Il importe, au poker, de ne pas montrer ses émotions puisque, si un joueur sait interpréter les réactions de ses adversaires, il lira dans leur jeu comme dans un livre ouvert. Dans ces parties de bluff, l’impassibilité est la clé du succès. Pour évoquer cette dernière, s’agissant donc du poker, mais aussi de toute situation où il convient de garder son sang-froid, nos amis anglais ont créé la locution poker face, proprement « visage de poker », qu’on entend parfois en français utilisée comme complément de verbes comme « avoir » ou « garder ». On rappellera à qui souhaite faire usage de ces tours composites que ces derniers ne disent guère plus qu’« être impassible, imperturbable ou indéchiffrable » ou « rester impassible, imperturbable ou indéchiffrable » et qu’il est donc préférable de recourir à ces formes françaises.

Étonnante asperge

Le 4 juillet 2024

Expressions, Bonheurs & surprises

Les mots asperge et asperger sont si étonnamment proches par la forme qu’on leur suppose naturellement une proximité sémantique, pourtant bien peu évidente en apparence. L’asperge vaut qu’on s’y arrête, tant pour la chose qu’elle désigne, que pour son nom. Parce qu’elle contient du zinc et de la vitamine E, cette plante potagère de la famille des Liliacées est couramment rangée au nombre des aliments aphrodisiaques, et l’histoire du mot semble vouloir valider cette assertion. Qu’on en juge : asperge, qui s’est d’abord rencontré sous la forme esparge, est issu du latin asparagus. Celui-ci est emprunté du grec asparagos, altération, par perte de l’aspiration de la lettre phi, de aspharagos. Il faut pousser plus loin notre enquête et, pour poursuivre notre recherche, nous allons maintenant cheminer avec comme guide le Dictionnaire étymologique de la langue grecque, de Pierre Chantraine. On nous signale, à l’article aspharagos, le rapprochement étymologique suivant : « On pense à spharageomai, « se gonfler, éclater ». Si l’on se reporte à ce verbe, on apprend que « le radical se retrouve… dans le grec spargaô », ce dernier verbe signifiant « se gonfler, être prêt à jaillir », mais aussi « être gonflé de désir, de passion », voire « d’orgueil ». Il y est aussi écrit qu’« il n’est peut-être pas impossible d’évoquer le latin spargo, « répandre, faire jaillir ». Ce verbe, dont l’infinitif est spargere, a un dérivé, aspergere, déjà attesté chez Plaute avec les sens de « saupoudrer » et de « répandre un liquide ». Ainsi donc, même s’ils n’appartiennent pas au même champ lexical, nos mots asperge et asperger se trouvent bien être parents.
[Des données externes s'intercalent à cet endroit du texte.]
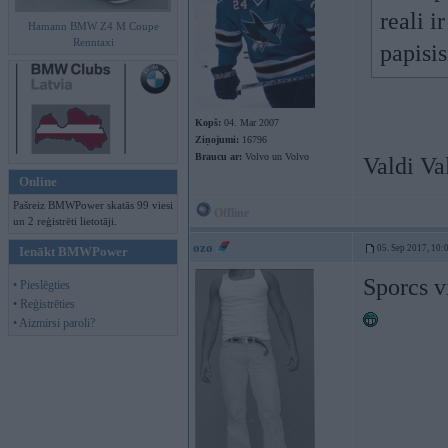
reali i
Hamann BMW Z4 M Coupe
Renntaxi
papisi
Kopš:
04. Mar 2007
Ziņojumi:
16796
Braucu ar:
Volvo un Volvo
Valdi Val
Online
Pašreiz BMWPower skatās 99 viesi
Offline
un 2 reģistrēti lietotāji.
ozo
05. Sep 2017, 10:
Ienākt BMWPower
Sporcs vi
• Pieslēgties
• Reģistrēties
• Aizmirsi paroli?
Mais Pierre Chantraine ajoute aussi que spargaô est « proche de orgaô, qui est de sens plus général ». Ce verbe ne fait pas l’objet d’une entrée, mais on le retrouve à l’article orgê, « passion, colère », dont il est tiré. Orgaô signifie « être plein de suc ou de sève », mais aussi « être plein de désir », particulièrement « être plein de désir amoureux », et a un dérivé tardif, orgasmos, « orgasme ».

Ainsi, linguistiquement parlant s’entend, notre asperge nous a conduit à l’orgasme. Les tours et détours de la langue sembleraient donc bien confirmer ce que nous enseignent nos amis botanistes : l’asperge est un aphrodisiaque.

Rappelons d’ailleurs, pour conclure, que, dans ses ouvrages sur l’argot, Auguste Le Breton signale que le nom asperge désigne le sexe masculin et que l’expression aller aux asperges signifie « chercher fortune sur le trottoir ».